GONERIL //
If Grace was being honest with herself, the appearance of Calina Sokolova at her door was not a particularly good omen. She knew of the younger woman from her rank in Faron’s esteem and the fringes of the Montague ranks but had yet to engage with her on a more personal level. They had both stayed at arms length, satellites around a common center, crossing paths but never in a more meaningful way. Calina doesn’t seem like one to make a house call for anything other than business - and yet here she is.
Grace’s curiosity wins out over her concern. She buzzes Calina up and is waiting in the doorway when she reaches her apartment, inclining her head in simple greeting, arms crossed loosely as she leans against the doorframe. She notes as Calina’s eyes dart to her bandaged hands and forces herself not to fidget, to keep her face neutral. Some victories are far more bitter than others, the woman says, and it’s a bit uncanny, how she’s managed to slice straight to the heart of the matter in a few simple words. Grace wonders if she knows just how true her words ring.
“Thank you,” Grace says simply, unfolding herself from her position at the door and taking the proffered gifts. They are another surprise, one doubled by Faron’s writing on the label of the box. Another thing to haunt her, she muses, stepping back into her apartment, though this more welcome than the rest. “Please,” she says, gesturing Calina in and deadbolting the door behind her as she moves into the small space. “Take a seat wherever.”

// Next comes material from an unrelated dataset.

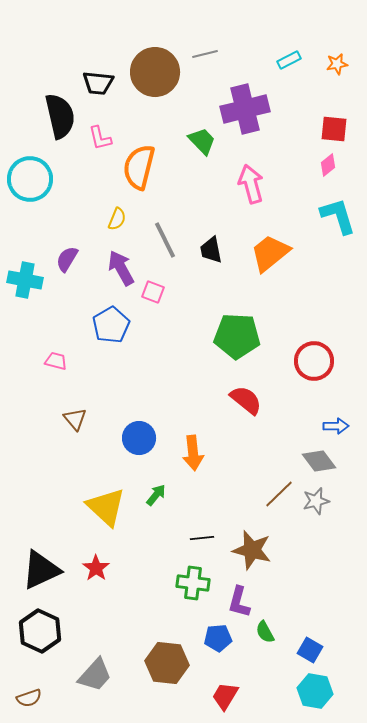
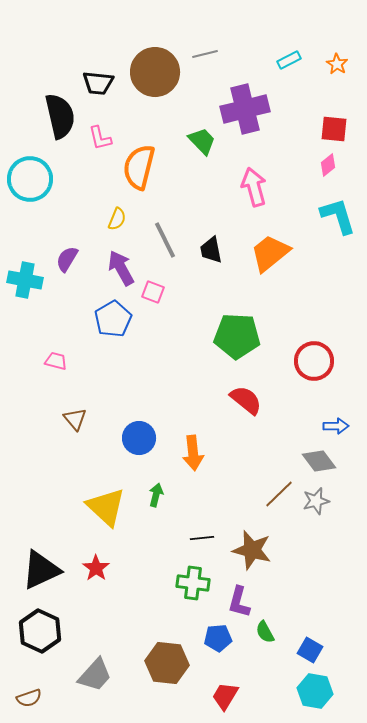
orange star at (337, 64): rotated 30 degrees counterclockwise
pink arrow at (251, 184): moved 3 px right, 3 px down
blue pentagon at (111, 325): moved 2 px right, 6 px up
green arrow at (156, 495): rotated 25 degrees counterclockwise
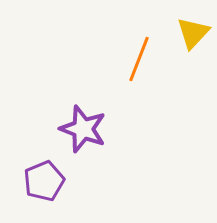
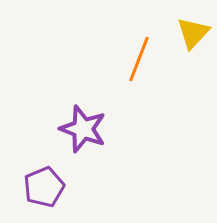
purple pentagon: moved 6 px down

“I have to admit, you playing messenger for Faron from beyond the grave is a bit unexpected,” she continues, placing the box and bottle on the coffee table before moving into her small kitchen. “Not unwelcome, though.” She retrieves two glasses from a cabinet and turns back to look at Calina across the low island that separates the two rooms. “Would you like a drink?” She asks, gesturing to the vodka. “I don’t have much by way of mixers, but that seems too nice not to share.”
//
Calina uncharacteristically does not relish in the languid satisfaction that stems from being shown gratitude, as her ego has been culled by the weight of Faron’s poignant absence and the fact that she never thought she’d extend an olive branch to the woman with a love of savagery in its most base form on her own accord. Instead, she’s left an off-kilter completeness that leads her to believe she’s driving another nail in the metaphorical coffin of what (or whom) she’s so desperately trying to rid herself--and that surely counts for something. “Of course,” the Sokolova woman says, schooling both her tone and expression into something placid and non-indicative of the unsettling discord that comes from accepting the gratitude alone; without Vasiliev by her side, she enters Grace’s apartment.
I have to admit, you playing messenger for Faron from beyond the grave is a bit unexpected...
Messenger--messenger from the late Vasiliev, the mouthpiece of a god whom can no longer speak; a pawn rather than a queen in her own right. Just barely, Calina’s lips tick upwards and a soft, wry hum follows immediately thereafter. "да, well,” she says, settling on the couch as Grace reachers into her cabinet for glassware, “you know how it goes--unexpected things tend to be remembered far more acutely.” She’ll never forget the day she realized Faron had been murdered, after all. When Grace extends an invitation to join her in drinking, Calina seizes it without hesitation, tacking on a “And that can help with forgetting, if need be--mixer or no mixer” as she nods in the direction of the Stolichnaya.
She lets a moment pass between them, and then, “How are you holding up, Grace?”